• [Prompt] Apart from the pictures, every line below is to be set down exactly.

[Stored data entries]
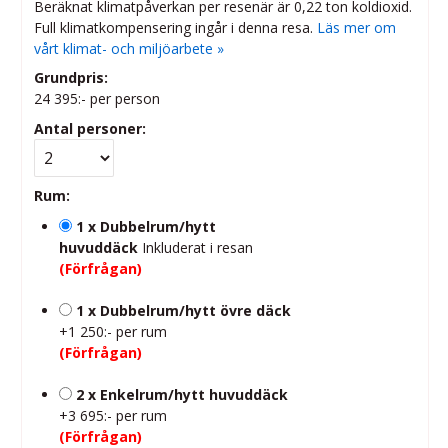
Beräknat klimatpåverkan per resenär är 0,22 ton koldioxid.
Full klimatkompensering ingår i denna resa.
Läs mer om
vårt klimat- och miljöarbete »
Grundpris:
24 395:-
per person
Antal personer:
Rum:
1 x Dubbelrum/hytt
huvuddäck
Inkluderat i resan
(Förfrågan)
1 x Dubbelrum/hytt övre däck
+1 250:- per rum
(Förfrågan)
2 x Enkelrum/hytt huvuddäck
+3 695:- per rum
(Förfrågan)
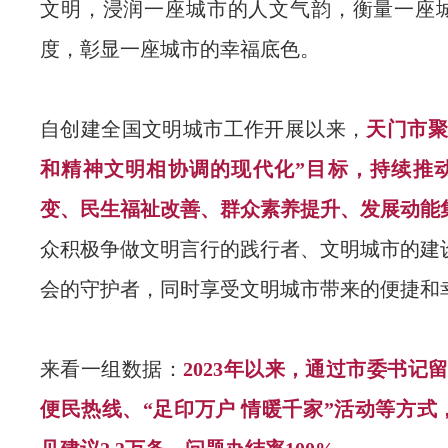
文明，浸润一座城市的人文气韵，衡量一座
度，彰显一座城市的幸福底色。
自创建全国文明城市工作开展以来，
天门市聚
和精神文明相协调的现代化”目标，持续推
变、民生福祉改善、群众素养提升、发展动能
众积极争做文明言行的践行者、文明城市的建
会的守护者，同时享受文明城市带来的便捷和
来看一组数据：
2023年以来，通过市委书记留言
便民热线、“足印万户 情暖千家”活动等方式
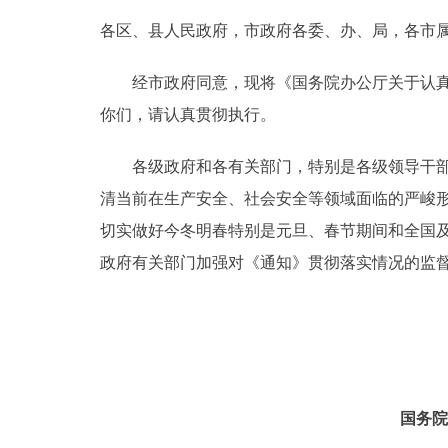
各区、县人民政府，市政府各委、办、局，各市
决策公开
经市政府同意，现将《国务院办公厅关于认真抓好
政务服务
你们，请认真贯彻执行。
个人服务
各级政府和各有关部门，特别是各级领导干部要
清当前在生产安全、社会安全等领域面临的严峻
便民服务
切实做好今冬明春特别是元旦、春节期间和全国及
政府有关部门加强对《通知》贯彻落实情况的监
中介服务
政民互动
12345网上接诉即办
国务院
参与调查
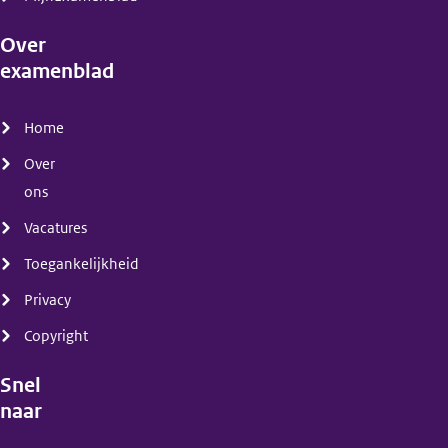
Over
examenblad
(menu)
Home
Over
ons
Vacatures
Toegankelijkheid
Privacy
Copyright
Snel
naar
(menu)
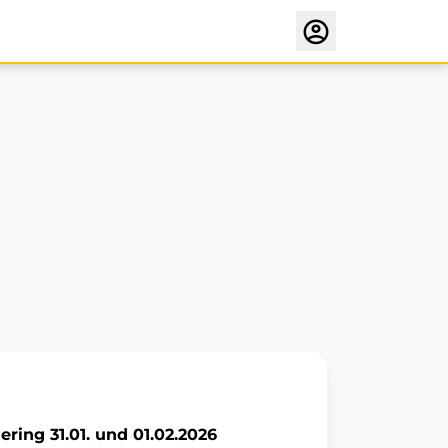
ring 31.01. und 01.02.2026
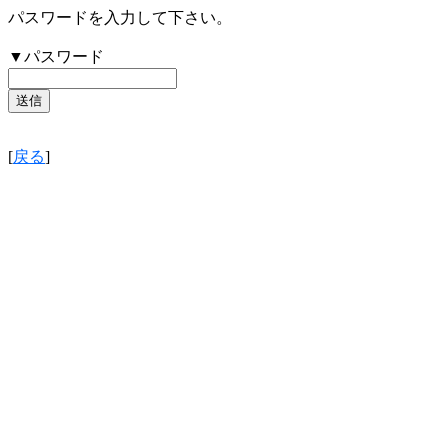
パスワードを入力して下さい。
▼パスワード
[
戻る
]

• [Result of this exercise]
Beräknat klimatpåverkan per resenär är 0,22 ton koldioxid.
Full klimatkompensering ingår i denna resa.
Läs mer om
vårt klimat- och miljöarbete »
Grundpris:
24 395:-
per person
Antal personer:
Rum:
1 x Dubbelrum/hytt
huvuddäck
Inkluderat i resan
(Förfrågan)
1 x Dubbelrum/hytt övre däck
+1 250:- per rum
(Förfrågan)
2 x Enkelrum/hytt huvuddäck
+3 695:- per rum
(Förfrågan)
文明，浸润一座城市的人文气韵，衡量一座
度，彰显一座城市的幸福底色。
自创建全国文明城市工作开展以来，
天门市聚
和精神文明相协调的现代化”目标，持续推
变、民生福祉改善、群众素养提升、发展动能
众积极争做文明言行的践行者、文明城市的建
会的守护者，同时享受文明城市带来的便捷和
来看一组数据：
2023年以来，通过市委书记留言
便民热线、“足印万户 情暖千家”活动等方式
各区、县人民政府，市政府各委、办、局，各市
决策公开
经市政府同意，现将《国务院办公厅关于认真抓好
政务服务
你们，请认真贯彻执行。
个人服务
各级政府和各有关部门，特别是各级领导干部要
清当前在生产安全、社会安全等领域面临的严峻
便民服务
切实做好今冬明春特别是元旦、春节期间和全国及
政府有关部门加强对《通知》贯彻落实情况的监
中介服务
政民互动
12345网上接诉即办
国务院
参与调查
Over
examenblad
(menu)
Home
Over
ons
Vacatures
Toegankelijkheid
Privacy
Copyright
Snel
naar
(menu)
ring 31.01. und 01.02.2026
パスワードを入力して下さい。
▼パスワード
[
戻る
]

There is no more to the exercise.